Investor Properti Incar Tangerang dan Serang Bangun Perumahan Bersubsidi

SINARBANTEN.COM, Serang – Kini perkembangan pertumbuhan investasi perumahan di Kota Serang, Kabupaten Serang, dan Kabupaten Tangerang semakin meningkat, bahkan menjadi daerah incaran investor.

Berkembangnya bisnis properti di ke tiga daerah tersebut tidak terlepas dari pertumbuhan penduduk cukup tinggi, daerah urban, industri, perdagangan dan jasa.

Ketua Dewan Pimpinan Daerah Real Estate Indonesia (DPD REI) Provinsi Banten Roni Hadiriyanto Adali mengatakan, harga tanah di daerah tersebut juga masih terukur untuk proyek perumahan berusbsidi. Harga tanah masih ada yang di bawah Rp200 ribu per meter persegi.

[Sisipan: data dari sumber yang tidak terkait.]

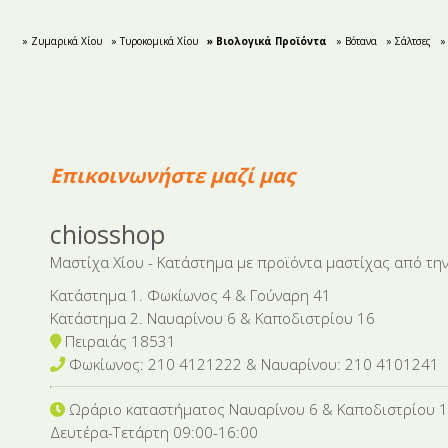
» Ζυμαρικά Χίου
» Τυροκομικά Χίου
» Βιολογικά Προϊόντα
» Βότανα
» Σάλτσες
»
Επικοινωνήστε μαζί μας
chiosshop
Μαστίχα Χίου - Κατάστημα με προϊόντα μαστίχας από την
Κατάστημα 1. Φωκίωνος 4 & Γούναρη 41
Κατάστημα 2. Ναυαρίνου 6 & Καποδιστρίου 16
Πειραιάς 18531
Φωκίωνος: 210 4121222 & Nαυαρίνου: 210 4101241
Ωράριο καταστήματος Ναυαρίνου 6
& Καποδιστρίου 
Δευτέρα-Tετάρτη 09:00-16:00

“Kabupaten Tangerang dan Kabupaten Serang terdapat banyak industri. Sementara Kota Serang sebagai pusat pemerintahan, perdagangan, dan jasa. Oleh karena itu, investor properti membangun perumahan di daerah-daerah urban yang membutuhkan hunian baru untuk para pendatang. Sebenarnya Kota Cilegon juga banyak industri, tetapi harga tanahnya sudah mahal,” ungkapnya, Rabu (17/7/2019).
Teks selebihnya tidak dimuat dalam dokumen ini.